3. Po korektorze chwytam za gruby odcinek mojego Beauty blendera i nabieram nim podklad w kremie od time balm koloru light/medium i nakładam go na twarz aż do osiągnięcia chcianego krycia.
4. Po krótkim przezchnieciu podadu przechodzę do makijażu oczu. Nie robię tu nicspecjalnego. Nakładam czarna kredke firmy Model Co na linie pod rzęsami, jest ona hypoalergiczna i nie rozciera sie. Na linie nad rzęsami robię bardzo cienka kreskę moim czarnym, zelowym linerem od Laura geller- inkl Well wodoodporny.
5. Po wyschnieciu zelowego lidera odczekać muszę 3 minuty aby sie nie rozcieral więc w tym czasie przechodzę do brwi. Wypelniam je moja ukochana kredka do brwi z gosha której prawie już nie ma :( jest to kolor jasny/średni brąz i na końcu ma ona szczoteczke która używam do przeczesania brwi.

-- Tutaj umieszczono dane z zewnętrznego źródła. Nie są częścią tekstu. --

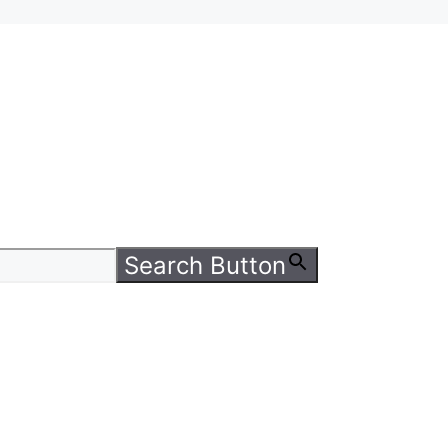
Search Button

6. Teraz wracam do makijażu oczu. Są tutaj 2 rożne opcje zależy czy mi sie chce nakładać sztuczne rzęsy czy nie. -wersja bez: nakladal trochę wodoodpornego tuszu od jelly pong pong i podkrecam rzęsy zalotka. Po tym nakładam 2 warstwy tuszu growth mascara od gosha i na koniec małe pociagniecie tuszem loreal telescopic. Wszystkie tusze są koloru czarnego.

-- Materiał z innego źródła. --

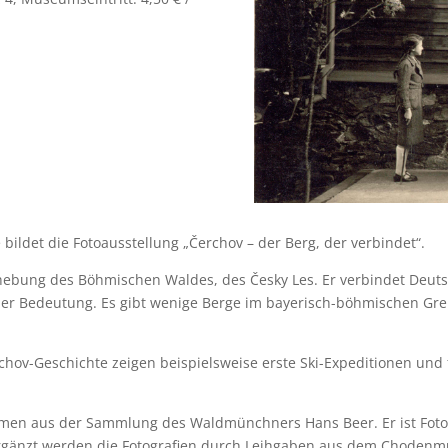
det die Fotoausstellung „Čerchov – der Berg, der verbindet“.
rhebung des Böhmischen Waldes, des Česky Les. Er verbindet Deut
scher Bedeutung. Es gibt wenige Berge im bayerisch-böhmischen G
hov-Geschichte zeigen beispielsweise erste Ski-Expeditionen und fr
en aus der Sammlung des Waldmünchners Hans Beer. Er ist Fotogr
 Ergänzt werden die Fotografien durch Leihgaben aus dem Choden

-wersja ze sztucznymi rzęsami: nakładam tylko jedna warstwę tuszu z gosha i naklejam rzęsy od eylure nr 145 lub 101. Do klejenia używam kleju zalaczonego z rzęsami. Po wyschnieciu kleju poprawiam moja kreskę zelowym linerem.
7. Teraz sięgam po the balm mary lou manizer i nakładam go pod brwi, w kaciki oczu i nad koscmi policzkowymi. Nakładam go pędzlem który zostawiłam sobie po pudrze photoready od revlona.

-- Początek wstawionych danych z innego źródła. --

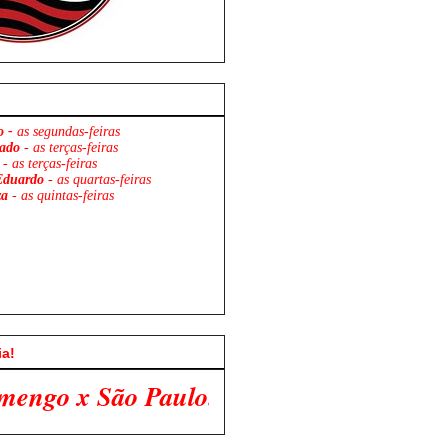
o -
as segundas-feiras
ado
- as terças-feiras
- as terças-feiras
Eduardo
- as quartas-feiras
za
- as quintas-feiras
ia!
o. Venha Participar Conosco!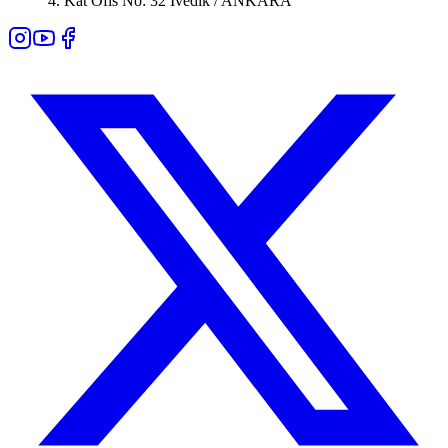
4. Kat Ofis No: 32 İvedik / ANKARA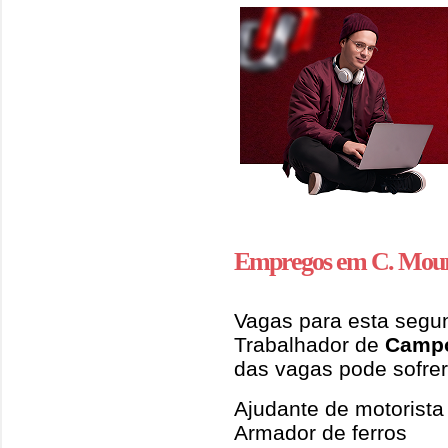
Empregos em C. Mou
Vagas para esta segun
Trabalhador de
Camp
das vagas pode sofrer
Ajudante de motorista
Armador de ferros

8. Teraz zabieram sie do konturowania i modelowania twarzy. Używam do tego specjalnego, japońskiego pudru do nosa. Ten ciemny kolor nakładam go na boki mojego nosa, w zalamaniach policzkow i na załamaniu powiek. Po tym biorę sie za bronzer i nakładam go pod mary lou minizer czyli na zalamaniach w policzkach, w górnych rogach mojego czoła i na podbrudek. Jest on firmy make believe i kupiłam go razem z pędzlem.
9. Na koniec dokonuje poprawek wszędzie gdzie tego potrzeba i sięgam po matujacy puder od the balm-sexy mama. Nakładam go zwykłym, dużym pędzlem.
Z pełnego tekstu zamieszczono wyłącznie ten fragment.